In Quebec, 28 percent of renters considered buying a property before signing or renewing their lease. Among them, 42 percent are waiting for property prices to decrease, and 41 percent are waiting for interest rates to go down.  

The average rent in Montreal for a two-bedroom unit in October 2023 was 7.9 percent higher than a year prior, with vacancy rates of 1.5 percent for purpose-built rental buildings and 1.3 percent for condominium apartments. 

Ontario 

In Ontario, 30 percent of renters considered buying a property before signing or renewing their lease. Among them, 47 percent cited the lack of a sufficient down payment, and 28 percent are waiting for property prices to decrease.  

The average rent in Toronto for a two-bedroom unit in October 2023 was 8.7 percent higher than a year prior, with vacancy rates of 1.5 percent for purpose-built rental buildings and 0.7 percent for condominium apartments.   

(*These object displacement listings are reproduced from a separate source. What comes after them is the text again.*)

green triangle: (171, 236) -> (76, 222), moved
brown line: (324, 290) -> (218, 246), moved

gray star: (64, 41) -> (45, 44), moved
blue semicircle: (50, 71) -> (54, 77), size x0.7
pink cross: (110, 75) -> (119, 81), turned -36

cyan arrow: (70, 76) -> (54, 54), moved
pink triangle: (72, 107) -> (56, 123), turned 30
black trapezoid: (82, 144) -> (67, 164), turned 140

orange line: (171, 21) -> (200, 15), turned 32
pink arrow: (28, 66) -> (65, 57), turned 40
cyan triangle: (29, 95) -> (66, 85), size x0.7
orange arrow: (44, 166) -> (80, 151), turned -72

Manitoba and Saskatchewan 

In Manitoba and Saskatchewan, 44 percent of renters considered buying a property before signing or renewing their lease. Looking ahead, 36 percent plan to purchase a property in the next two years, while 34 percent will not.  

The average rent in Winnipeg for a two-bedroom unit in October 2023 was 4.4 percent higher than a year prior, with vacancy rates of 1.8 percent for both purpose-built rental buildings and condominium apartments.   

Alberta 

In Alberta, nearly a third of renters (29 percent) considered buying a property before signing or renewing their lease. Looking ahead, 27 percent plan to purchase a property in the next two years, while 45 percent will not.  

The average rent in Calgary for a two-bedroom unit in October 2023 was 14.3 percent higher than a year prior, with vacancy rates of 1.4 percent for purpose-built rental buildings and 1.0 percent for condominium apartments.   

British Columbia 

In British Columbia, 26 percent of renters considered buying a property before signing or renewing their lease. Looking ahead, 27 percent plan to purchase a property in the next two years, while 52 percent will not.  

The average rent in Vancouver for a two-bedroom unit in October 2023 was 8.6 percent higher than a year prior, with vacancy rates of 0.9 percent for both purpose-built rental buildings and condominium apartments.